─── EXCERPTED DATA ───

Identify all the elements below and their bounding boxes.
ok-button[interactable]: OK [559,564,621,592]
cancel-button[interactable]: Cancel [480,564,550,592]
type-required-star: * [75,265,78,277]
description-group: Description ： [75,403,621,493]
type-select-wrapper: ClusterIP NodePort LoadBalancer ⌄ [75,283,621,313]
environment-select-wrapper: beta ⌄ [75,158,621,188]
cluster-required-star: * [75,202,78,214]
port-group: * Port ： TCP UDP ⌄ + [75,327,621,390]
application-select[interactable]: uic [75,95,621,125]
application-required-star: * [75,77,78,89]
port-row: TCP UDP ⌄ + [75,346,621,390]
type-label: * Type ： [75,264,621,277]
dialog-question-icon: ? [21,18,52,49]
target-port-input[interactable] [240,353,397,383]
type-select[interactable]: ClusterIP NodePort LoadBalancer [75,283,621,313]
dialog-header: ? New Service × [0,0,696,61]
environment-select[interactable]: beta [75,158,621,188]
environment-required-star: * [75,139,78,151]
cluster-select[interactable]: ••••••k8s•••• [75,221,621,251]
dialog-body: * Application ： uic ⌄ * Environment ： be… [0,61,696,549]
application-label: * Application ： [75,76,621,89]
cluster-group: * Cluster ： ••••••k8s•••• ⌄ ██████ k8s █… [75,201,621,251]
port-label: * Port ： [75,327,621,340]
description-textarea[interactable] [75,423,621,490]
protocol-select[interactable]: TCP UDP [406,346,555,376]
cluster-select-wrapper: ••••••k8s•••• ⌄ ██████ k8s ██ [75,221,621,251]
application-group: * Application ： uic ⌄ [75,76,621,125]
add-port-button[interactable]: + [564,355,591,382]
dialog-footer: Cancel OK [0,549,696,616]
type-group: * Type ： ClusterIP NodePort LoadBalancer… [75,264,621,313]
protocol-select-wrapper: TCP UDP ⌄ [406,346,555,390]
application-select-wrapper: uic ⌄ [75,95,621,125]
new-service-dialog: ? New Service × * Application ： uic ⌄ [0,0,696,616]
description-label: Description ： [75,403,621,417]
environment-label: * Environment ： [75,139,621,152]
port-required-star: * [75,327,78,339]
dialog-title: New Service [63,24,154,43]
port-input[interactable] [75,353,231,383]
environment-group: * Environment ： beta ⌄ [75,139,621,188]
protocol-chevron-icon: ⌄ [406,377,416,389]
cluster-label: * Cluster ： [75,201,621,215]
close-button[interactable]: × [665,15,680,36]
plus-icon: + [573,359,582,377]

───

● EXERCISE REQUIREMENTS
For the word "icon", go through the records and show each line that carries it.

● YOUR RESPONSE
dialog-question-icon: ? [21,18,52,49]
protocol-chevron-icon: ⌄ [406,377,416,389]
plus-icon: + [573,359,582,377]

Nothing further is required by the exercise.